For all the happy rhetoric, however, it remains unclear how much Putin’s visit served to boost relations in real terms. Some Russian sources, for example, intimated that the border issue-that is, the enduring bitterness of many Finns over the Soviet Union’s seizure of lands centered on Karelia-could ultimately emerge as a point of contention between the two countries. In this context, they depicted Putin’s visit to Mannerheim’s grave as a purely symbolic gesture, one that was more than balanced by the Russian president’s more pragmatic unwillingness to discuss World War II or the related border issue. It is likewise unclear whether the Russian delegation’s talks in Helsinki will help boost still-modest levels of trade between the two countries. According to Russian government figures, Russia is currently Finland’s fourth leading trade partner; Finnish government figures put Russia in fifth place. Trade turnover has reportedly increased in recent years, with 2000 figures surging to US$5.2 billion, a 50-percent increase over 1999. And trade was said to be up another 20 percent through the first five months of this year. But some of the recent increases are said to be due less to increased volumes of trade turnover than to rising energy prices.

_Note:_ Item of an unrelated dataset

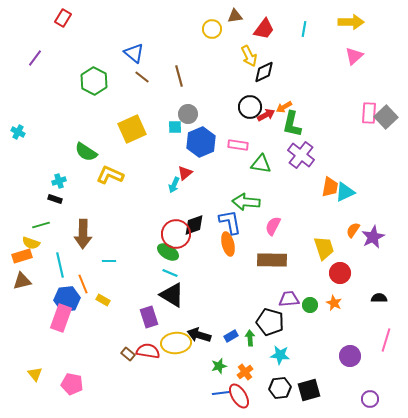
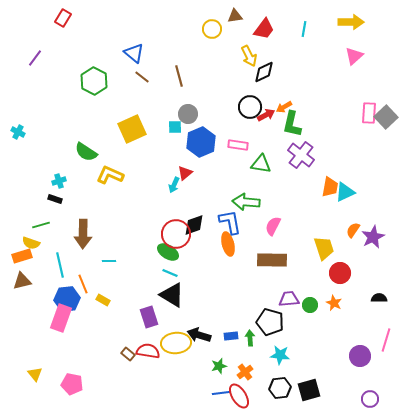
blue rectangle at (231, 336): rotated 24 degrees clockwise
purple circle at (350, 356): moved 10 px right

Some tension may continue to fester between Helsinki and Moscow, finally, over the issue of NATO enlargement. Although it is making no moves toward formal membership in the Western alliance itself, the Finnish government has supported enlargement in principle and Halonen asserted publicly after her talks with Putin that “it is only a question of time until the Baltic countries are admitted to NATO.” Moscow, conversely, continues to oppose NATO enlargement both in principle and, especially, with respect to the Baltic countries. Indeed, the Russian president used his visit to Finland as a soapbox to excoriate the alliance once again for its expansion plans. He was quoted as saying that Moscow did not see “any objective reason for the Baltic states to become members of NATO,” and that “only in a sick imagination could one think that some aggressive elements could emerge from Russia.” Those comments, taken together with some provocative and seemingly ill-intended remarks about alleged rights abuses against Russian speakers in the three Baltic countries, were perhaps the most discordant note (AFP, August 30, September 2-3; Reuters, September 2-3; AP, September 3; DPA, September 4; Novye Izvestia, Vedomosti, Vremya Novostei, Izvestia, September 4; Moscow Times, September 5).